Required action:
Return the number of lines below with "Leerstand" in them, and nothing else.

Data for review:

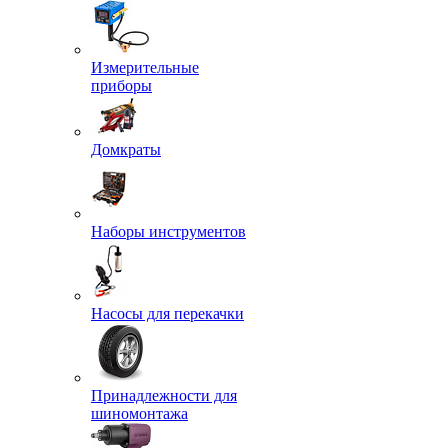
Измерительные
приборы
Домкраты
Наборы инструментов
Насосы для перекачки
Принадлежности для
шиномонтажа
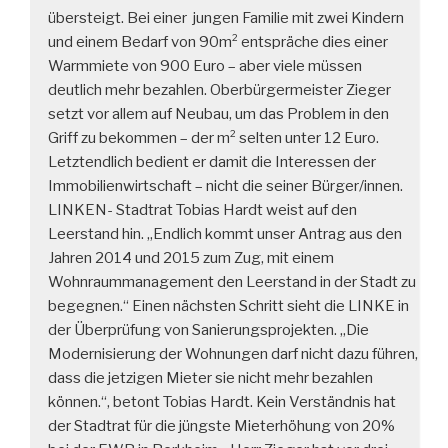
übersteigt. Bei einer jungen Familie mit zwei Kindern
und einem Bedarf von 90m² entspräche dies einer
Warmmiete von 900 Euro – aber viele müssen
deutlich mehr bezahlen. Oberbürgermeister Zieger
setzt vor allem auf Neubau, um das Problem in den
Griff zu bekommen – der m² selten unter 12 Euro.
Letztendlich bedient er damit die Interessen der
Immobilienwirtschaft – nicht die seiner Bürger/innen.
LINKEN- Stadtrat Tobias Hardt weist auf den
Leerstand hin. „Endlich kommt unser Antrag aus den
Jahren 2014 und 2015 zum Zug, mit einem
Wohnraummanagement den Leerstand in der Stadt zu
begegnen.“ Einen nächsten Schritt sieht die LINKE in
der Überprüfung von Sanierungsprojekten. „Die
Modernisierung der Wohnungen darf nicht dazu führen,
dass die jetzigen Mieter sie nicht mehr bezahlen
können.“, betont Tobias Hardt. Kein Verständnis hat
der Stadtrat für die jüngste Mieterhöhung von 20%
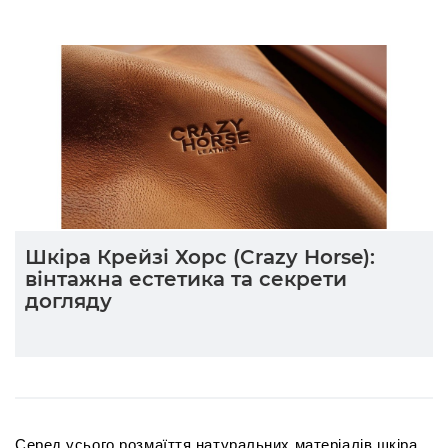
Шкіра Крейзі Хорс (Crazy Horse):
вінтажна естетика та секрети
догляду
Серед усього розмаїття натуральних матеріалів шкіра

Answer box:
2